[What to produce]:
Output all of the records word for word and drop the images.
*** Opening Exercise data ***
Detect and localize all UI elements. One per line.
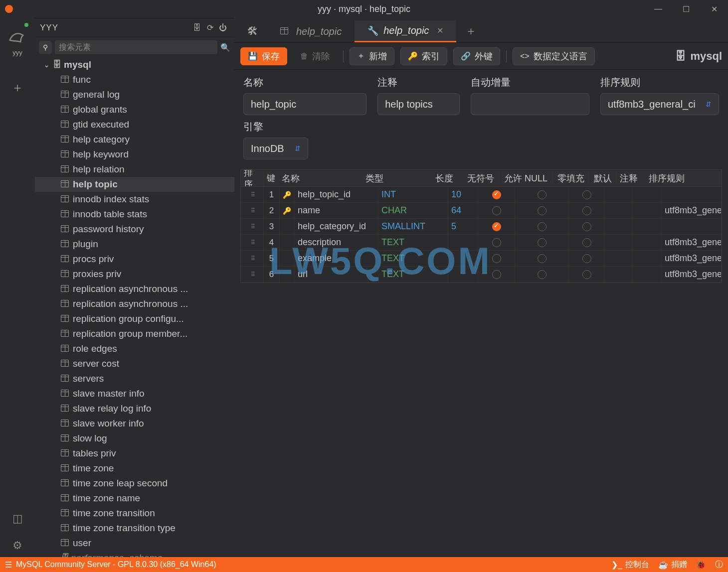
cell-type[interactable]: TEXT (378, 267, 448, 282)
tree-table[interactable]: tables priv (35, 446, 234, 461)
ddl-button[interactable]: <>数据定义语言 (513, 47, 595, 65)
unsigned-checkbox[interactable] (492, 254, 501, 263)
cell-type[interactable]: INT (378, 187, 448, 202)
tree-table[interactable]: slave worker info (35, 416, 234, 431)
tree-table[interactable]: role edges (35, 341, 234, 356)
index-button[interactable]: 🔑索引 (400, 47, 447, 65)
close-icon[interactable]: ✕ (437, 26, 443, 35)
collation-select[interactable]: utf8mb3_general_ci⇵ (600, 93, 719, 115)
drag-handle-icon[interactable]: ⠿ (251, 255, 254, 262)
zerofill-checkbox[interactable] (582, 254, 591, 263)
cell-name[interactable]: help_topic_id (295, 187, 378, 202)
cell-collation[interactable]: utf8mb3_general_ci (662, 251, 722, 266)
cell-collation[interactable]: utf8mb3_general_ci (662, 203, 722, 218)
cell-default[interactable] (605, 187, 633, 202)
tree-table[interactable]: slave master info (35, 386, 234, 401)
connection-indicator[interactable]: 🗄 mysql (675, 50, 722, 63)
tree-table[interactable]: help category (35, 132, 234, 147)
tree-table[interactable]: time zone transition (35, 506, 234, 521)
cell-collation[interactable]: utf8mb3_general_ci (662, 235, 722, 250)
unsigned-checkbox[interactable] (492, 190, 501, 199)
drag-handle-icon[interactable]: ⠿ (251, 191, 254, 198)
col-length[interactable]: 长度 (432, 170, 462, 186)
unsigned-checkbox[interactable] (492, 222, 501, 231)
tree-table[interactable]: help keyword (35, 147, 234, 162)
drag-handle-icon[interactable]: ⠿ (251, 271, 254, 278)
tree-table[interactable]: servers (35, 371, 234, 386)
zerofill-checkbox[interactable] (582, 190, 591, 199)
nullable-checkbox[interactable] (538, 254, 546, 263)
tab-tools[interactable]: 🛠 (238, 20, 267, 42)
tree-table[interactable]: replication group member... (35, 326, 234, 341)
add-connection-button[interactable]: + (13, 80, 21, 96)
unsigned-checkbox[interactable] (492, 270, 501, 279)
tab-table-structure[interactable]: 🔧 help_topic ✕ (355, 20, 456, 42)
grid-row[interactable]: ⠿5exampleTEXTutf8mb3_general_ci (241, 251, 722, 267)
tree-table[interactable]: time zone (35, 461, 234, 476)
tab-table-data[interactable]: help_topic (267, 20, 355, 42)
cell-collation[interactable] (662, 219, 722, 234)
cell-name[interactable]: help_category_id (295, 219, 378, 234)
connection-tab[interactable]: yyy (6, 23, 28, 56)
refresh-icon[interactable]: ⟳ (203, 23, 216, 32)
drag-handle-icon[interactable]: ⠿ (251, 239, 254, 246)
bug-icon[interactable]: 🐞 (696, 560, 706, 570)
cell-length[interactable] (448, 267, 478, 282)
tree-table[interactable]: gtid executed (35, 117, 234, 132)
tree-table[interactable]: slow log (35, 431, 234, 446)
disconnect-icon[interactable]: ⏻ (216, 23, 229, 32)
cell-name[interactable]: url (295, 267, 378, 282)
schema-tree[interactable]: ⌄🗄mysqlfuncgeneral logglobal grantsgtid … (35, 57, 234, 557)
cell-default[interactable] (605, 219, 633, 234)
tree-table[interactable]: password history (35, 222, 234, 237)
cell-default[interactable] (605, 203, 633, 218)
donate-button[interactable]: ☕捐赠 (658, 560, 687, 570)
tree-table[interactable]: help topic (35, 177, 234, 192)
tree-table[interactable]: time zone name (35, 491, 234, 506)
comment-input[interactable]: help topics (377, 93, 460, 115)
close-button[interactable]: ✕ (700, 0, 728, 18)
cell-comment[interactable] (633, 267, 662, 282)
tree-table[interactable]: time zone transition type (35, 521, 234, 536)
cell-name[interactable]: name (295, 203, 378, 218)
cell-type[interactable]: CHAR (378, 203, 448, 218)
cell-length[interactable]: 10 (448, 187, 478, 202)
tree-table[interactable]: replication asynchronous ... (35, 296, 234, 311)
nullable-checkbox[interactable] (538, 270, 546, 279)
tree-table[interactable]: general log (35, 87, 234, 102)
cell-default[interactable] (605, 251, 633, 266)
unsigned-checkbox[interactable] (492, 206, 501, 215)
tree-database-collapsed[interactable]: ›🗄performance_schema (35, 551, 234, 557)
drag-handle-icon[interactable]: ⠿ (251, 223, 254, 230)
maximize-button[interactable]: ☐ (672, 0, 700, 18)
grid-row[interactable]: ⠿4descriptionTEXTutf8mb3_general_ci (241, 235, 722, 251)
cell-type[interactable]: TEXT (378, 251, 448, 266)
name-input[interactable]: help_topic (243, 93, 366, 115)
tree-table[interactable]: server cost (35, 356, 234, 371)
tree-table[interactable]: innodb table stats (35, 207, 234, 222)
autoinc-input[interactable] (471, 93, 589, 115)
col-sort[interactable]: 排序 (241, 170, 264, 186)
cell-comment[interactable] (633, 187, 662, 202)
cell-type[interactable]: SMALLINT (378, 219, 448, 234)
cell-comment[interactable] (633, 219, 662, 234)
tree-table[interactable]: global grants (35, 102, 234, 117)
grid-row[interactable]: ⠿2🔑nameCHAR64utf8mb3_general_ci (241, 203, 722, 219)
cell-type[interactable]: TEXT (378, 235, 448, 250)
nullable-checkbox[interactable] (538, 206, 546, 215)
cell-default[interactable] (605, 235, 633, 250)
history-icon[interactable]: ◫ (12, 512, 23, 525)
cell-collation[interactable] (662, 187, 722, 202)
grid-row[interactable]: ⠿3help_category_idSMALLINT5 (241, 219, 722, 235)
col-zerofill[interactable]: 零填充 (553, 170, 589, 186)
tree-table[interactable]: proxies priv (35, 267, 234, 282)
nullable-checkbox[interactable] (538, 222, 546, 231)
cell-length[interactable] (448, 235, 478, 250)
col-nullable[interactable]: 允许 NULL (499, 170, 553, 186)
tree-table[interactable]: func (35, 72, 234, 87)
tree-table[interactable]: help relation (35, 162, 234, 177)
cell-length[interactable]: 5 (448, 219, 478, 234)
zerofill-checkbox[interactable] (582, 222, 591, 231)
cell-comment[interactable] (633, 235, 662, 250)
grid-row[interactable]: ⠿6urlTEXTutf8mb3_general_ci (241, 267, 722, 283)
*** Closing Exercise data ***
[Reply to the task]:
Detect and localize all UI elements. One per line.
cell-type[interactable]: TEXT (378, 267, 448, 282)
tree-table[interactable]: tables priv (35, 446, 234, 461)
ddl-button[interactable]: <>数据定义语言 (513, 47, 595, 65)
unsigned-checkbox[interactable] (492, 254, 501, 263)
cell-type[interactable]: INT (378, 187, 448, 202)
tree-table[interactable]: slave worker info (35, 416, 234, 431)
tree-table[interactable]: role edges (35, 341, 234, 356)
index-button[interactable]: 🔑索引 (400, 47, 447, 65)
close-icon[interactable]: ✕ (437, 26, 443, 35)
collation-select[interactable]: utf8mb3_general_ci⇵ (600, 93, 719, 115)
drag-handle-icon[interactable]: ⠿ (251, 255, 254, 262)
zerofill-checkbox[interactable] (582, 254, 591, 263)
cell-name[interactable]: help_topic_id (295, 187, 378, 202)
cell-collation[interactable]: utf8mb3_general_ci (662, 251, 722, 266)
cell-collation[interactable]: utf8mb3_general_ci (662, 203, 722, 218)
cell-default[interactable] (605, 187, 633, 202)
tree-table[interactable]: slave master info (35, 386, 234, 401)
connection-indicator[interactable]: 🗄 mysql (675, 50, 722, 63)
tree-table[interactable]: help category (35, 132, 234, 147)
tree-table[interactable]: time zone transition (35, 506, 234, 521)
cell-collation[interactable]: utf8mb3_general_ci (662, 235, 722, 250)
unsigned-checkbox[interactable] (492, 190, 501, 199)
drag-handle-icon[interactable]: ⠿ (251, 191, 254, 198)
col-length[interactable]: 长度 (432, 170, 462, 186)
unsigned-checkbox[interactable] (492, 222, 501, 231)
tree-table[interactable]: help keyword (35, 147, 234, 162)
drag-handle-icon[interactable]: ⠿ (251, 271, 254, 278)
tree-table[interactable]: servers (35, 371, 234, 386)
zerofill-checkbox[interactable] (582, 190, 591, 199)
nullable-checkbox[interactable] (538, 254, 546, 263)
tab-tools[interactable]: 🛠 (238, 20, 267, 42)
tree-table[interactable]: replication group member... (35, 326, 234, 341)
add-connection-button[interactable]: + (13, 80, 21, 96)
unsigned-checkbox[interactable] (492, 270, 501, 279)
tab-table-structure[interactable]: 🔧 help_topic ✕ (355, 20, 456, 42)
grid-row[interactable]: ⠿5exampleTEXTutf8mb3_general_ci (241, 251, 722, 267)
tree-table[interactable]: time zone (35, 461, 234, 476)
tab-table-data[interactable]: help_topic (267, 20, 355, 42)
cell-collation[interactable] (662, 219, 722, 234)
cell-name[interactable]: help_category_id (295, 219, 378, 234)
connection-tab[interactable]: yyy (6, 23, 28, 56)
refresh-icon[interactable]: ⟳ (203, 23, 216, 32)
drag-handle-icon[interactable]: ⠿ (251, 239, 254, 246)
bug-icon[interactable]: 🐞 (696, 560, 706, 570)
cell-length[interactable] (448, 267, 478, 282)
tree-table[interactable]: gtid executed (35, 117, 234, 132)
tree-table[interactable]: slow log (35, 431, 234, 446)
disconnect-icon[interactable]: ⏻ (216, 23, 229, 32)
cell-name[interactable]: url (295, 267, 378, 282)
schema-tree[interactable]: ⌄🗄mysqlfuncgeneral logglobal grantsgtid … (35, 57, 234, 557)
cell-default[interactable] (605, 219, 633, 234)
tree-table[interactable]: password history (35, 222, 234, 237)
cell-default[interactable] (605, 203, 633, 218)
donate-button[interactable]: ☕捐赠 (658, 560, 687, 570)
tree-table[interactable]: help topic (35, 177, 234, 192)
tree-table[interactable]: time zone name (35, 491, 234, 506)
comment-input[interactable]: help topics (377, 93, 460, 115)
close-button[interactable]: ✕ (700, 0, 728, 18)
cell-comment[interactable] (633, 267, 662, 282)
tree-table[interactable]: time zone transition type (35, 521, 234, 536)
cell-name[interactable]: name (295, 203, 378, 218)
cell-type[interactable]: CHAR (378, 203, 448, 218)
cell-length[interactable]: 10 (448, 187, 478, 202)
tree-table[interactable]: replication asynchronous ... (35, 296, 234, 311)
nullable-checkbox[interactable] (538, 270, 546, 279)
tree-table[interactable]: general log (35, 87, 234, 102)
cell-default[interactable] (605, 251, 633, 266)
unsigned-checkbox[interactable] (492, 206, 501, 215)
tree-database-collapsed[interactable]: ›🗄performance_schema (35, 551, 234, 557)
drag-handle-icon[interactable]: ⠿ (251, 223, 254, 230)
maximize-button[interactable]: ☐ (672, 0, 700, 18)
grid-row[interactable]: ⠿4descriptionTEXTutf8mb3_general_ci (241, 235, 722, 251)
cell-type[interactable]: TEXT (378, 251, 448, 266)
name-input[interactable]: help_topic (243, 93, 366, 115)
tree-table[interactable]: server cost (35, 356, 234, 371)
tree-table[interactable]: innodb table stats (35, 207, 234, 222)
autoinc-input[interactable] (471, 93, 589, 115)
col-sort[interactable]: 排序 (241, 170, 264, 186)
cell-comment[interactable] (633, 187, 662, 202)
cell-type[interactable]: SMALLINT (378, 219, 448, 234)
cell-comment[interactable] (633, 219, 662, 234)
tree-table[interactable]: global grants (35, 102, 234, 117)
grid-row[interactable]: ⠿2🔑nameCHAR64utf8mb3_general_ci (241, 203, 722, 219)
cell-type[interactable]: TEXT (378, 235, 448, 250)
nullable-checkbox[interactable] (538, 206, 546, 215)
cell-default[interactable] (605, 235, 633, 250)
history-icon[interactable]: ◫ (12, 512, 23, 525)
cell-collation[interactable] (662, 187, 722, 202)
grid-row[interactable]: ⠿3help_category_idSMALLINT5 (241, 219, 722, 235)
col-zerofill[interactable]: 零填充 (553, 170, 589, 186)
tree-table[interactable]: proxies priv (35, 267, 234, 282)
nullable-checkbox[interactable] (538, 222, 546, 231)
cell-length[interactable] (448, 235, 478, 250)
col-nullable[interactable]: 允许 NULL (499, 170, 553, 186)
tree-table[interactable]: func (35, 72, 234, 87)
tree-table[interactable]: help relation (35, 162, 234, 177)
cell-length[interactable]: 5 (448, 219, 478, 234)
zerofill-checkbox[interactable] (582, 222, 591, 231)
cell-comment[interactable] (633, 235, 662, 250)
grid-row[interactable]: ⠿6urlTEXTutf8mb3_general_ci (241, 267, 722, 283)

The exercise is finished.